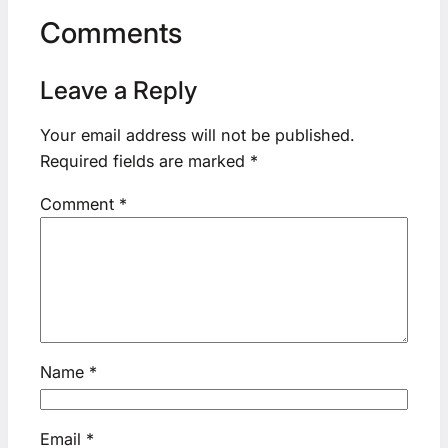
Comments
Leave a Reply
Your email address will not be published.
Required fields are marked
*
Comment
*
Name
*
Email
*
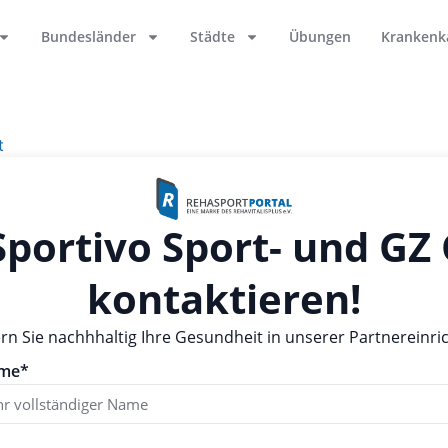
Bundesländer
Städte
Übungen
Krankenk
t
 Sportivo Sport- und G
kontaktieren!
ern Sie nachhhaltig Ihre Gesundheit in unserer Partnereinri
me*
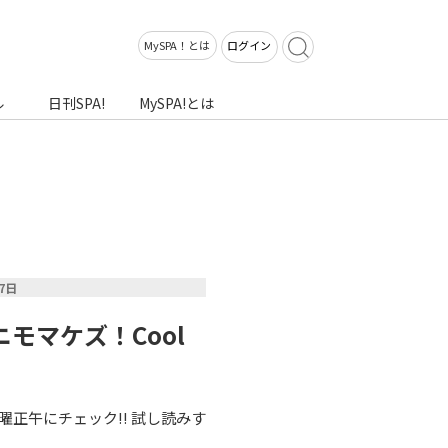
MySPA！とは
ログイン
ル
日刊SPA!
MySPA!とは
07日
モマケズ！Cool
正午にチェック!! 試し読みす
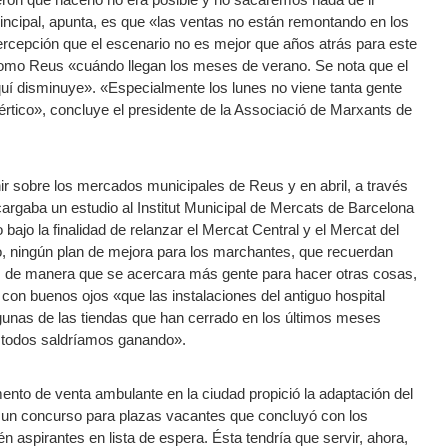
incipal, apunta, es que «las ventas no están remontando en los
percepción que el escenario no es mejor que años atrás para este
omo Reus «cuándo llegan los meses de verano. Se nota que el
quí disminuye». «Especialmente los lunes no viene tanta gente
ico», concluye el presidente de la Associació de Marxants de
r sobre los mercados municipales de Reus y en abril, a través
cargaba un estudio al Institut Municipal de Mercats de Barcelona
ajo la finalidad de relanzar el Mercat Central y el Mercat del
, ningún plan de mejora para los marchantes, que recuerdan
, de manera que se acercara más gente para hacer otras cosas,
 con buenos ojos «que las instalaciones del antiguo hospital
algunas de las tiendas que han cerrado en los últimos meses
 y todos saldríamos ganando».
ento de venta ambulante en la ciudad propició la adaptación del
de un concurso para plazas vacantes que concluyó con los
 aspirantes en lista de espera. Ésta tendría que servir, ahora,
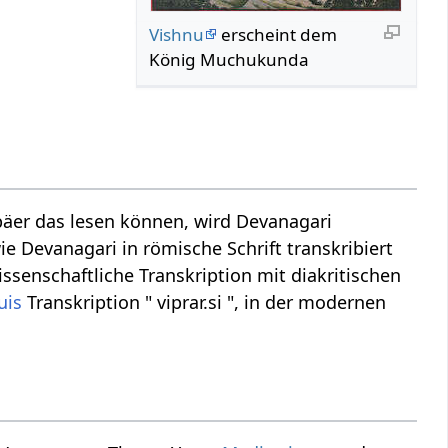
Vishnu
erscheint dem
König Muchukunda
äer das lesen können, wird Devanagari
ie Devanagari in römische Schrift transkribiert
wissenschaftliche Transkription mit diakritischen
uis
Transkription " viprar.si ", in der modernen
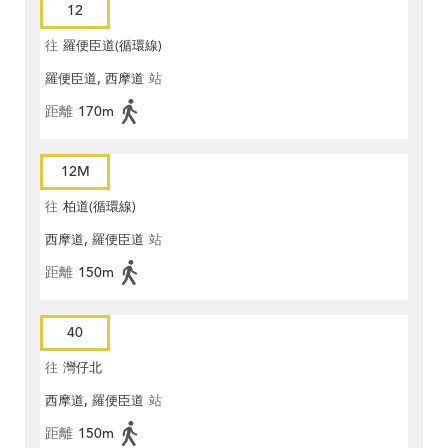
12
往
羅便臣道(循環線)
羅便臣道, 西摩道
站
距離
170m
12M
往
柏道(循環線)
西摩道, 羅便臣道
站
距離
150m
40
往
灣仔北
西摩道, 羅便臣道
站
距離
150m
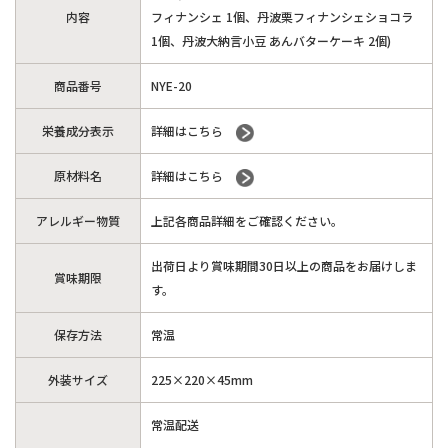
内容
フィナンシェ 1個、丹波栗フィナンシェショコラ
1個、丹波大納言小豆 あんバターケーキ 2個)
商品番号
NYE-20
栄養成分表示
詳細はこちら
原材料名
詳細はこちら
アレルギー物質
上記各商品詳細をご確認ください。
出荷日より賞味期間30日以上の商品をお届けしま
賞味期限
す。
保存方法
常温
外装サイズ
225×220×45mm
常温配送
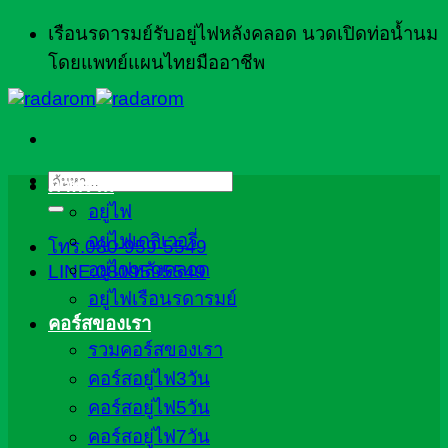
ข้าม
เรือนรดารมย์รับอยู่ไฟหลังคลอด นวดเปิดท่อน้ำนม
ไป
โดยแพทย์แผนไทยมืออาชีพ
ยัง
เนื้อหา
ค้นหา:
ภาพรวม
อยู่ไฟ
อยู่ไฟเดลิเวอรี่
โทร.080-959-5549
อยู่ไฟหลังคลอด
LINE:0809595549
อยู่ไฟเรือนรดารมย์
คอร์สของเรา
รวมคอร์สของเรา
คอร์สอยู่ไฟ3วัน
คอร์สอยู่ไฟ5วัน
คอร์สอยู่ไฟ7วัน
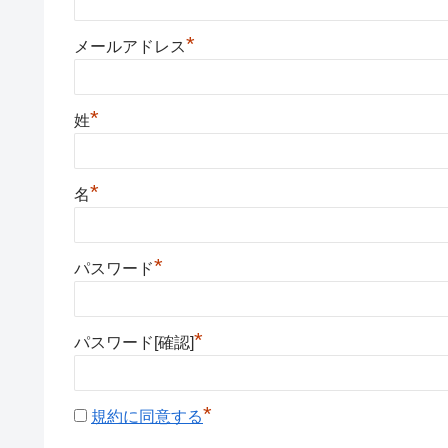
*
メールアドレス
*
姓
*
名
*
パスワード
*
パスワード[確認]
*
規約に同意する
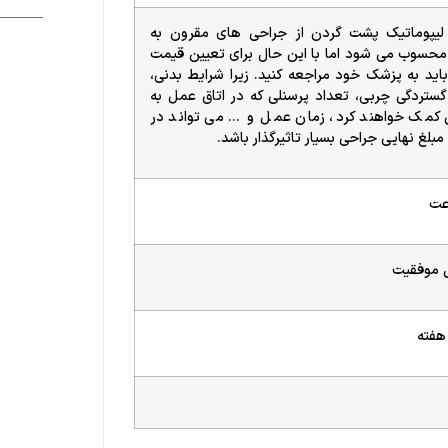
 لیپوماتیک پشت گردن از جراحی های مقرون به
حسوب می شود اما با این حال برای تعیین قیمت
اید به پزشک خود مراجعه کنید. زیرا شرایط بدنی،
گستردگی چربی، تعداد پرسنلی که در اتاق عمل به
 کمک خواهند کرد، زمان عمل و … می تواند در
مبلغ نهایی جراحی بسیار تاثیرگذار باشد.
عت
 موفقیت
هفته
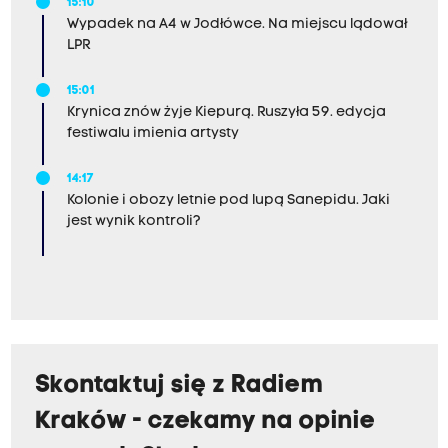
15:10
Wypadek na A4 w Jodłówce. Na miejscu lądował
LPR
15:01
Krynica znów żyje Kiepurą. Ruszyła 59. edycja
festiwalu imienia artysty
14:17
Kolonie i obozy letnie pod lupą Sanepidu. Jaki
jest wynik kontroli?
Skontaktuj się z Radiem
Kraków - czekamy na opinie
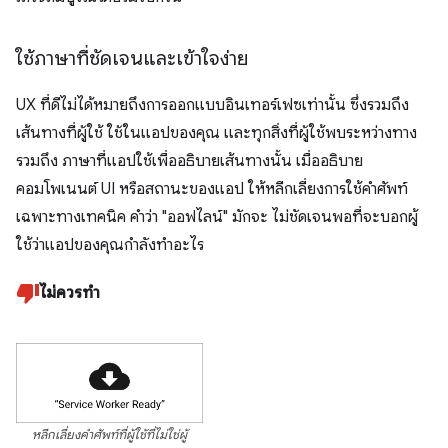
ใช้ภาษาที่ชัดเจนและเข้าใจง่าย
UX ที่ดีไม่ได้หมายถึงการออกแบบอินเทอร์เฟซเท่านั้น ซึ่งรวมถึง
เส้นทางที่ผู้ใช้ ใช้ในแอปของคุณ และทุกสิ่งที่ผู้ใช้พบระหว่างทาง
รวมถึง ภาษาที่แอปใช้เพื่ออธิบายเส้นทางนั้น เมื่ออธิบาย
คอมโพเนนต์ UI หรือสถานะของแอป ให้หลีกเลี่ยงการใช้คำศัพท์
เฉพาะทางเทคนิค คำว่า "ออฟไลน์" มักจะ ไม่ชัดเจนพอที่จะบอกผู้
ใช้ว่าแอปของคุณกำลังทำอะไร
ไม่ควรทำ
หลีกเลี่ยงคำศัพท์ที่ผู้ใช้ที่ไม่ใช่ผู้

☆ ☆ ☆

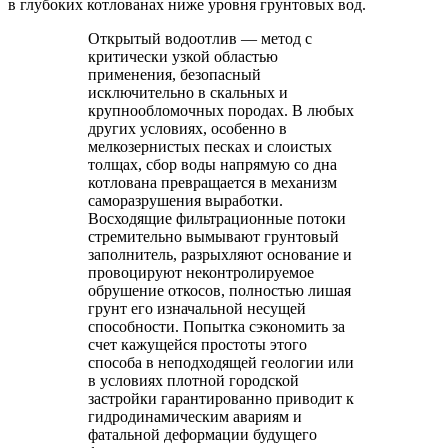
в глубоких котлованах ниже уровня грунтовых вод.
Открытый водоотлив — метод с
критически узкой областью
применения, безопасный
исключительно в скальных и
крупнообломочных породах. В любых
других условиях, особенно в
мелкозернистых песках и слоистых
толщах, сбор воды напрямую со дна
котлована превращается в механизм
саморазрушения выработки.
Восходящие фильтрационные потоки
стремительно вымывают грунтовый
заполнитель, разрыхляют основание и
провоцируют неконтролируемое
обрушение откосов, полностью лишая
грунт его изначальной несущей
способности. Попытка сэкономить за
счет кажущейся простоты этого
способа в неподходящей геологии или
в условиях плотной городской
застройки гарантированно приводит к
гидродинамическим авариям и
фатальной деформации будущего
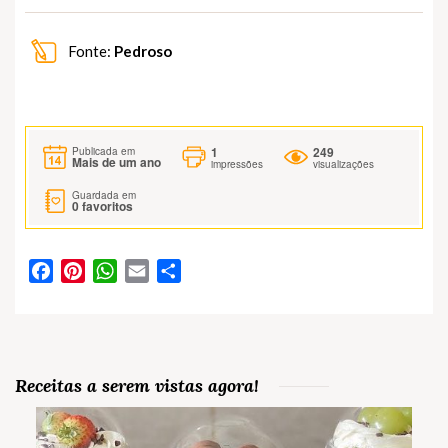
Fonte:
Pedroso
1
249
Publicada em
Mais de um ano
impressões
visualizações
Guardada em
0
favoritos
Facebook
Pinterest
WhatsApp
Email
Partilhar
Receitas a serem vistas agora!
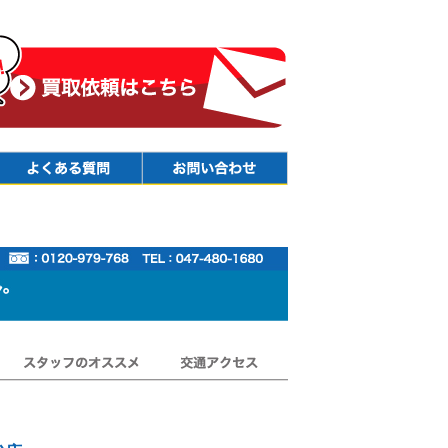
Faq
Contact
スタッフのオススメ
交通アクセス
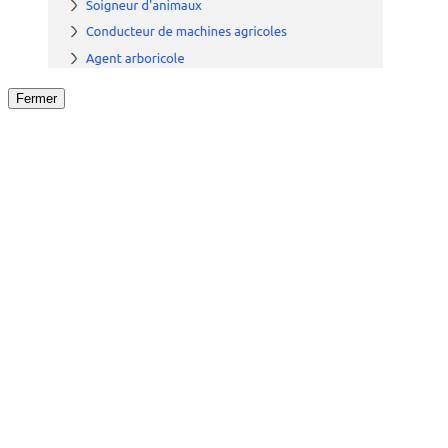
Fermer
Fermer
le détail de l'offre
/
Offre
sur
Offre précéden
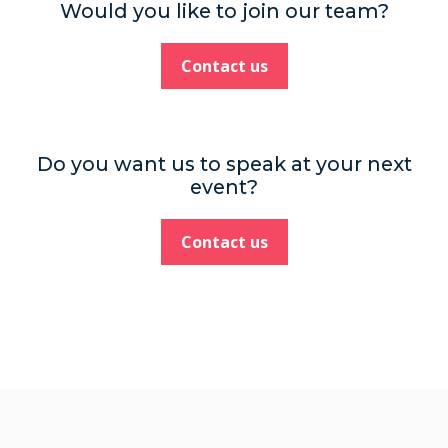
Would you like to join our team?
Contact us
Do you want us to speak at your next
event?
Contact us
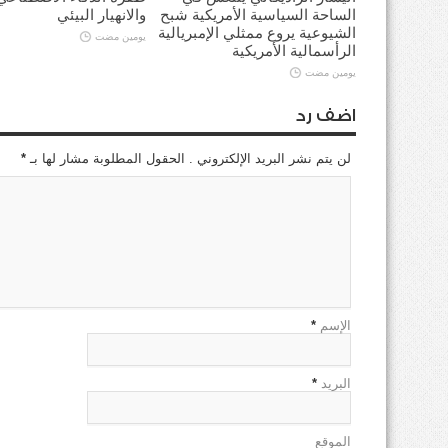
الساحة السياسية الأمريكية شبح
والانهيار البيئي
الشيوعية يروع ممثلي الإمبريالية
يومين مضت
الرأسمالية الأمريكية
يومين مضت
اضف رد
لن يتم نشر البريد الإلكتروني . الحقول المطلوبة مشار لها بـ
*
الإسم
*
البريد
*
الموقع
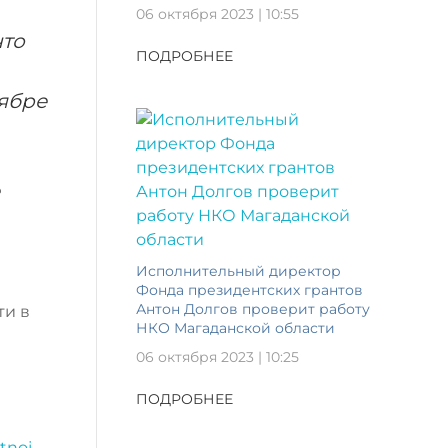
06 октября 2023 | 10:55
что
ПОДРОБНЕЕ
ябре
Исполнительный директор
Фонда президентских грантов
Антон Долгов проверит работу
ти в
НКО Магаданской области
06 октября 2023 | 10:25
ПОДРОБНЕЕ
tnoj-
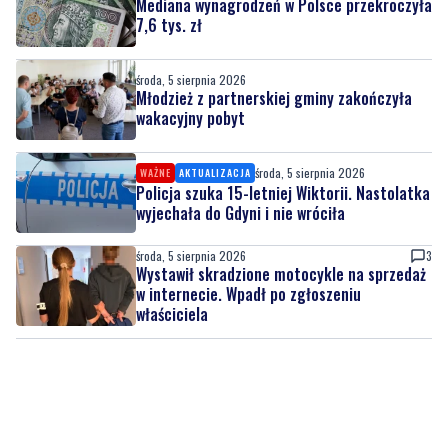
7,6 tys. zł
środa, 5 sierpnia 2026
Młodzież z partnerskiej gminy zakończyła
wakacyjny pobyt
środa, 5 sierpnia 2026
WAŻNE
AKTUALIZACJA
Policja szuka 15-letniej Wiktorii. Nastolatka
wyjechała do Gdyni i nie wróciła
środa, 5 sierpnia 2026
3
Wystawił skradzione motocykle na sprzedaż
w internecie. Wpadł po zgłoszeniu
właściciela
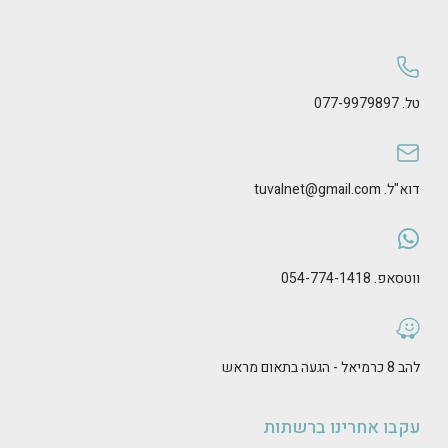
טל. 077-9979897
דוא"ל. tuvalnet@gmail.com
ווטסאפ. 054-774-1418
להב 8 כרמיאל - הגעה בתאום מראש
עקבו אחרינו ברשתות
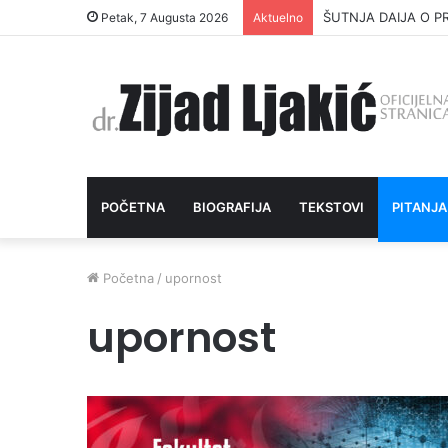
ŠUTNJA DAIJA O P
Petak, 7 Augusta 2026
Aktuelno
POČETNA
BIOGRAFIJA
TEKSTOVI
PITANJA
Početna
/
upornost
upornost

☆ ☆ ☆

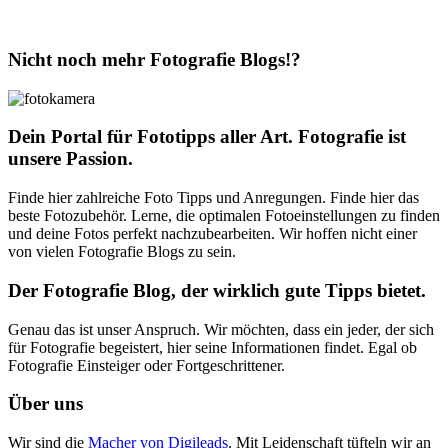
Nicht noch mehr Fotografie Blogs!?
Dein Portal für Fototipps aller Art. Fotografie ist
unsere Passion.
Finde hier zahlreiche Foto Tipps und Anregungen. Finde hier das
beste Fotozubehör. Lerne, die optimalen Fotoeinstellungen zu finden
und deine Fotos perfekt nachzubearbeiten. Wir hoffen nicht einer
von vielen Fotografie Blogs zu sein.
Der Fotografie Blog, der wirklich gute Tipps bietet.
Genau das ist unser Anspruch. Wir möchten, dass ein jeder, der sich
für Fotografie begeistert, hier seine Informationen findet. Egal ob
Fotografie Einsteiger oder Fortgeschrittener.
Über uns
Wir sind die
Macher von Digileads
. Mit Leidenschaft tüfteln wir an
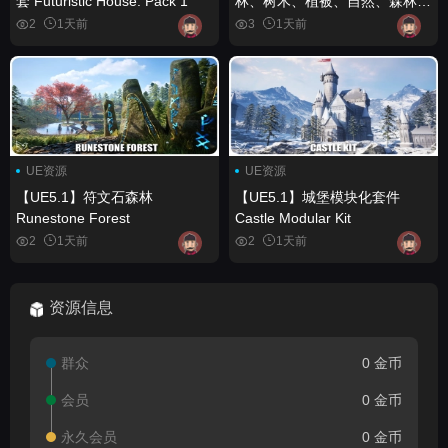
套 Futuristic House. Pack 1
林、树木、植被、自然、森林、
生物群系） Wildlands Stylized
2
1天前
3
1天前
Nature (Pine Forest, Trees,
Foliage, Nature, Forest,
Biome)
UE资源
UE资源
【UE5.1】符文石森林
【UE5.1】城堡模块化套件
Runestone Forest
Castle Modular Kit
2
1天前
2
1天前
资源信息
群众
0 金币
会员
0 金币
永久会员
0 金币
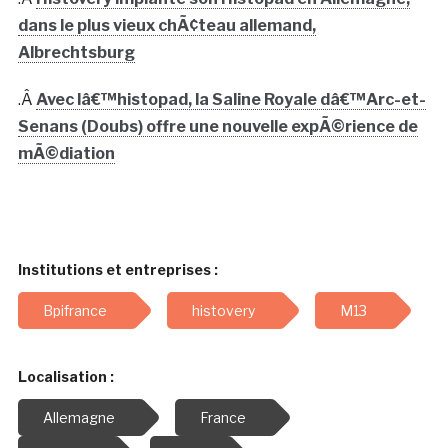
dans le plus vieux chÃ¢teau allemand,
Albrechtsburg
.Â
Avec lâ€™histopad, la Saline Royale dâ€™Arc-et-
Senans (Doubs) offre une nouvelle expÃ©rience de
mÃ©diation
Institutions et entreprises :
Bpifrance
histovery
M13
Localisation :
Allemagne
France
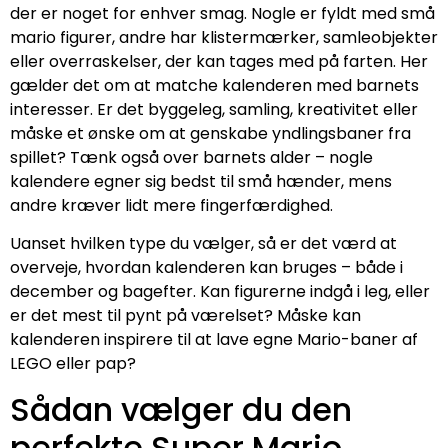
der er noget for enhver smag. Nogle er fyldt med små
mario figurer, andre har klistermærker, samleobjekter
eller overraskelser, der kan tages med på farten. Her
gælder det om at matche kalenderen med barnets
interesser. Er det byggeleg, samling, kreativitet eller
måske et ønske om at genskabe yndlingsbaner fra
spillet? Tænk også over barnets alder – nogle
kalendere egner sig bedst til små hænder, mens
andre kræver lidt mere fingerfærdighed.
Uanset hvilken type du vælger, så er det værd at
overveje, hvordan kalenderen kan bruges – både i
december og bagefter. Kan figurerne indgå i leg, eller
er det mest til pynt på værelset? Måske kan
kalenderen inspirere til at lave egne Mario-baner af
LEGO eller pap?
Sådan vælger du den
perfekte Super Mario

☆ ☆ ☆

**Instructions for the task:**
Line count for the word "جراحی": tally the lines of the records above that hold it and give only that figure.

**Answer area:**
2